The basic approach is to Generate all possible substrings and check whether the substring has exactly k distinct characters or not.

1. For every value of i in the range 0 to n-1 run second for loop where every value of j from i to n-1.

2. Define an unordered map to check the char is already occur or not.

3. If the current character is a new character for this substring, then increment temp.
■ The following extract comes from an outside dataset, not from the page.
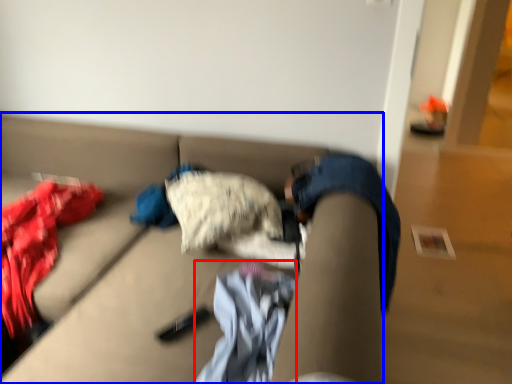 Question: Which object appears closest to the camera in this image, baby clothe (highlighted by a red box) or studio couch (highlighted by a blue box)?

Choices:
 (A) baby clothe
 (B) studio couch

Answer: (B)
4. After visiting the substring if the temp is equal to k, then increment result.

Implementation

C++ Program to Count Number of Substrings with K Distinct Character’s

#include <bits/stdc++.h>
using namespace std;

int main()
{
    string s;
    cin>>s;
    int k;
    cin>>k;
    int n=s.length();
    int ans=0;
    for(int i=0;i<n;i++)
    {
        for(int j=i;j<n;j++)
        {
            int temp=0;
            unordered_map<char,int> m;
            for(int l=i;l<=j;l++)
            {
                m[s[l]]++;
                if(m[s[l]]==1)
                {
                    temp++;
                }
            }
            if(temp==k)
            {
                ans++;
            }
        }
    }
    cout<<ans<<endl;
  return 0;
}

Java Program to Count Number of Substrings with K Distinct Character’s

import java.util.HashMap;
import java.util.Scanner;
class sum
{
    public static void main(String[] args)
    {
        Scanner sr = new Scanner(System.in);
        String s = sr.next();
  int n = s.length();
        int k = sr.nextInt();
        int ans=0;
        for(int i=0;i<n;i++)
        {
            for(int j=i;j<n;j++)
            {
                int temp=0;
                HashMap<Character, Integer> m = new HashMap<>(); 
                for(int l=i;l<=j;l++)
                {
                    boolean check = m.containsKey(s.charAt(k));
                    if(!check)
                    {
                        temp++;
                    }
                }
                if(temp==k)
                {
                    ans++;
                }
            }
        }
        System.out.println(ans);
    }
}

dancingcar
4

Complexity Analysis

Time Complexity

O(n^3) where n is the size of the given string “s”. Here we visit every substring manually and update the answer as per the conditions.

Space Complexity

O(n) because we use a map to check the char is present already or not.